Ia melanjutkan, gejala siswa yang mengalami keracunan seperti pusing, mual, muntah.
"Sejauh ini yang kami dapatkan, datanya itu hampir 200 siswa. Hampir semua sudah kami tangani," lanjutnya.
Baca Juga:
Ketua PPIH Embarkasi Surabaya Minta JCH Jaga Kondisi di Tengah Cuaca Panas Arab SaudiSelain dilarikan ke Puskesmas Tembok Dukuh, siswa yang mengalami keracunan ini juga sebagian dilarikan ke Rumah Sakit IBI, Surabaya.

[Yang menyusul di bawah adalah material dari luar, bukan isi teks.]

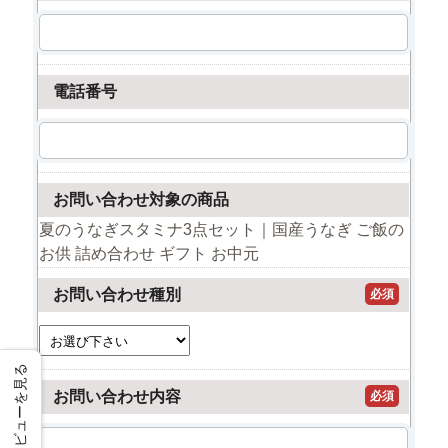
電話番号
お問い合わせ対象の商品
夏のうなぎスタミナ3点セット｜国産うなぎ ご飯の
お供 詰め合わせ ギフト お中元
お問い合わせ種別
必須
レビューを見る
お問い合わせ内容
必須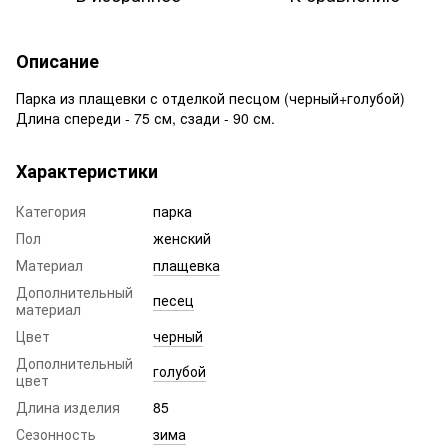
Описание
Парка из плащевки с отделкой песцом (черный+голубой)
Длина спереди - 75 см, сзади - 90 см.
Характеристики
Категория
парка
Пол
женский
Материал
плащевка
Дополнительный
песец
материал
Цвет
черный
Дополнительный
голубой
цвет
Длина изделия
85
Сезонность
зима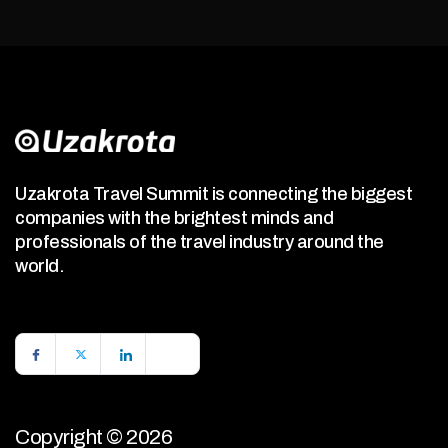
Uzakrota Travel Summit is connecting the biggest
companies with the brightest minds and
professionals of the travel industry around the
world.
Copyright © 2026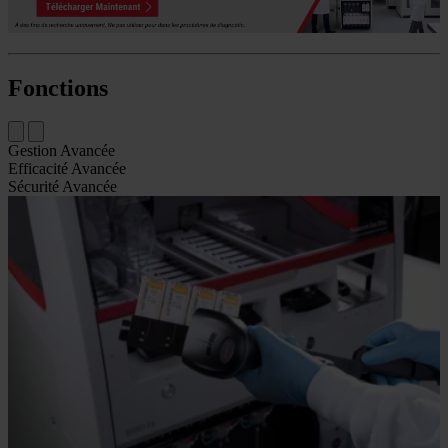
Fonctions
Gestion Avancée
Efficacité Avancée
Sécurité Avancée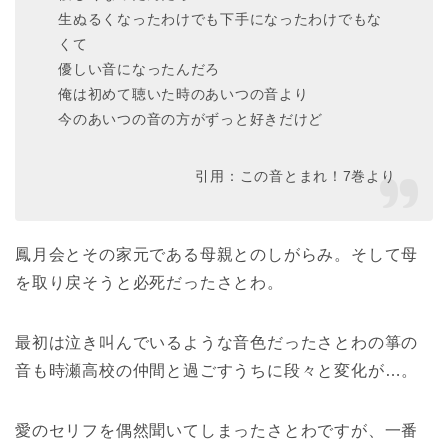
生ぬるくなったわけでも下手になったわけでもな
くて
優しい音になったんだろ
俺は初めて聴いた時のあいつの音より
今のあいつの音の方がずっと好きだけど
引用：この音とまれ！7巻より
鳳月会とその家元である母親とのしがらみ。そして母
を取り戻そうと必死だったさとわ。
最初は泣き叫んでいるような音色だったさとわの箏の
音も時瀬高校の仲間と過ごすうちに段々と変化が…。
愛のセリフを偶然聞いてしまったさとわですが、一番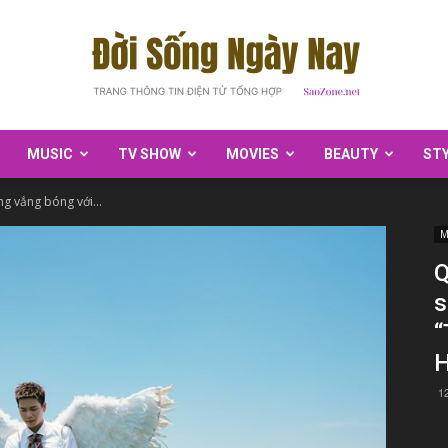
MUSIC
TV SHOW
MOVIES
BEAUTY
ST
SaoZone
ng vắng bóng với...
M
Q
s
“
H
1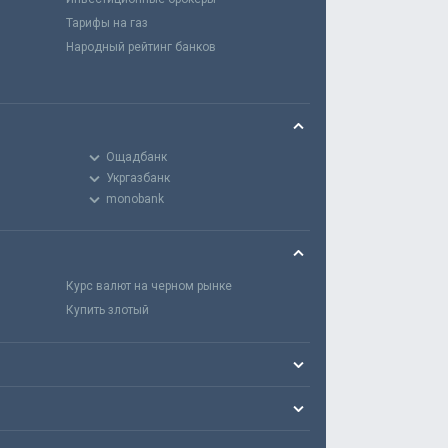
Тарифы на газ
Народный рейтинг банков
Ощадбанк
Укргазбанк
monobank
Курс валют на черном рынке
Купить злотый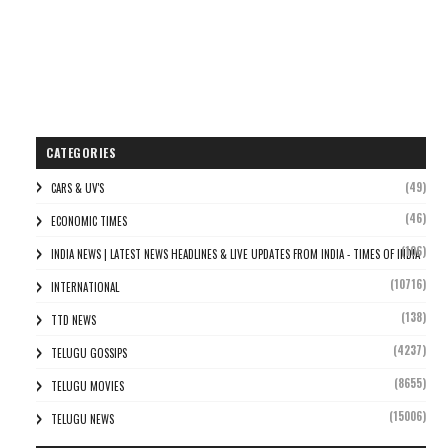
CATEGORIES
(49)
CARS & UV'S
(46)
ECONOMIC TIMES
(106)
INDIA NEWS | LATEST NEWS HEADLINES & LIVE UPDATES FROM INDIA - TIMES OF INDIA
(10716)
INTERNATIONAL
(138)
TTD NEWS
(4237)
TELUGU GOSSIPS
(8655)
TELUGU MOVIES
(15006)
TELUGU NEWS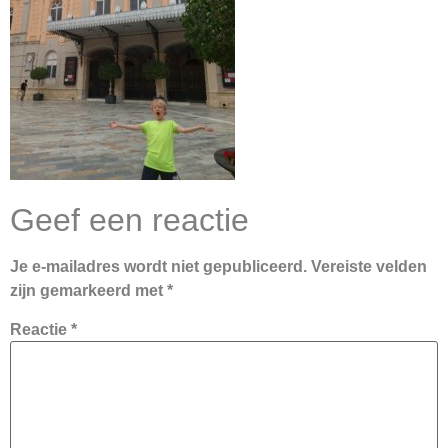
Geef een reactie
Je e-mailadres wordt niet gepubliceerd.
Vereiste velden
zijn gemarkeerd met
*
Reactie
*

"Kalau yang dibawa ke Rumah Sakit IBI ini mungkin kurang lebih 100-an. Datanya masih kami update lagi. Kemudian ada yang kami datangi di sekolah dari pihak puskesmas," ungkapnya.
Petugas puskesmas datang ke sekolah karena siswa mengalami gejala ringan. Sehingga masih memungkinkan masih bisa ditangani dengan segera.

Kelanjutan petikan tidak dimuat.